Lecture 25
NC State University
ST 295 - Spring 2025
2025-04-15
– No more HWs
– No more Quizzes
– Peer Review due tonight (11:59pm)
> My feedback will get to you by Aug 17th
– Final write up (report) & presentation due April 25th (11:59pm)
> Moved deadline back a couple days
> Kept review day + changed presentation format
– Final Exam (8:30am) on April 24th
> Can bring a note sheet
> Cumulative with very heavy emphasis on Unit 2
– Statistics experience due April 22nd (11:59pm)
– The What, Why, and How of Logistic Regression
– How to fit these types of models in R
– How to calculate probabilities using these models
Similar to linear regression…. but
Modeling tool when our response is categorical
– This type of model is called a generalized linear model
We want to fit an S curve (and not a straight line)…
where we model the probability of success as a function of explanatory a variable(s)
But linear regression fits a straight line… so we need to do something to fit that S curve…
– Bernoulli Distribution
2 outcomes: Success (p) or Failure (1-p)
\(y_i\) ~ Bern(p)
What we can do is we can use our explanatory variable(s) to model p
Note: We use \(p_i\) for estimated probabilities
What values can probability take on?
Probabilities can take on the values of [0,1]…
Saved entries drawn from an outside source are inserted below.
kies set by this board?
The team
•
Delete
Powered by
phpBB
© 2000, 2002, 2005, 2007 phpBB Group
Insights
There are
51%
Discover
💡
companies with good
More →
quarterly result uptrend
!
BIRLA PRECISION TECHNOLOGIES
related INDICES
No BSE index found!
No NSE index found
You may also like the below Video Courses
Need: this means that we need to work with a model that constrains estimated probabilities (our response) to be on the correct scale [0,1]
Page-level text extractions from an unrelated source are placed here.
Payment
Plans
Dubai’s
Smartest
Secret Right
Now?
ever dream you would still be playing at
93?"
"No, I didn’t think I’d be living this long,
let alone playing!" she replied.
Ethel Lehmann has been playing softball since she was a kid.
p = \(\widehat{\beta_o} +\widehat{\beta}_1X1 + ....\) (bad)
so
we apply a “non-linear” transformation to the left side to fix the issue!
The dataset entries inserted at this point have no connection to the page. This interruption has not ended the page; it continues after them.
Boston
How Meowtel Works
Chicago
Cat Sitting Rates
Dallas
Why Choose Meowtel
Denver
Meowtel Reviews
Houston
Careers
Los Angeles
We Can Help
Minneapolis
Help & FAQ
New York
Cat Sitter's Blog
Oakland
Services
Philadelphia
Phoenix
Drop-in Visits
The transformation is called a logit link transformation
logit(p) = \(\ln(\frac{p}{1-p})\)
\(\widehat{\ln(\frac{p}{1-p})}\) = \(\widehat{\beta_o} +\widehat{\beta}_1X1 + ....\) (good)
\(ln(\frac{p}{1-p})\) is called the logit link function, and can take on the values from \(-\infty\) to \(\infty\)
\(ln(\frac{p}{1-p})\) represents the log odds of a success
p stands for probability
This logit link function restricts p to be between the values of [0,1]
Which is exactly what we want!
\(\widehat{ln(\frac{p}{1-p}})\) = \(\widehat{\beta_o} +\widehat{\beta}_1X1 + ....\)
– How do we take the inverse of a natural log?
– Taking the inverse of the logit function will map arbitrary real values back to the range [0, 1]
\[\widehat{ln(\frac{p}{1-p}}) = \widehat{\beta_o} +\widehat{\beta}_1X1 + ....\]
– Lets take the inverse of the logit function
– Demo Together
\[\hat{p} = \frac{e^{\widehat{\beta_o} + \widehat{\beta_1}X1 + ...}}{1 + e^{\widehat{\beta_o} + \widehat{\beta_1}X1 + ...}}\]
Example Figure:
A full data set is broken up into two parts
– Training Data Set
– Testing Data Set
– Training Data Set - the initial dataset that you fit your model on
– Testing Data Set - the dataset that you test your model on
split <- initial_split(data.set, prop = 0.80)
train_data <- training(split)
test_data <- testing(split)
If our model is doing well… we would want it to …
– predict a success when we actually observe a success
– predict a failure when we actually observe a failure
– Given that the email was actually spam, what is the probability that our model predicted the email to be spam? (Sensitivity)
– Given that the email was not spam, what is the probability that our model predicted the email to not be spam? (Specificity)
– Fit a model on the training data set (just like linear regression)
– Calculate predictions using x from the testing data set (just like linear regression)
– Compare y from the testind data set vs the predictions (just like linear regression)
> But now instead of MAE, we are going to look at specificity and sensitivity
With a categorical response variable, we use the logit link (logistic function) to calculate the log odds of a success
\(\widehat{ln(\frac{p}{1-p})}\) = \(\widehat{\beta_o} +\widehat{\beta}_1X1 + ....\)
We can use the same model to estimate the probability of a success
\[\hat{p} = \frac{e^{\widehat{\beta_o} + \widehat{\beta_1}X1 + ...}}{1 + e^{\widehat{\beta_o} + \widehat{\beta_1}X1 + ...}}\]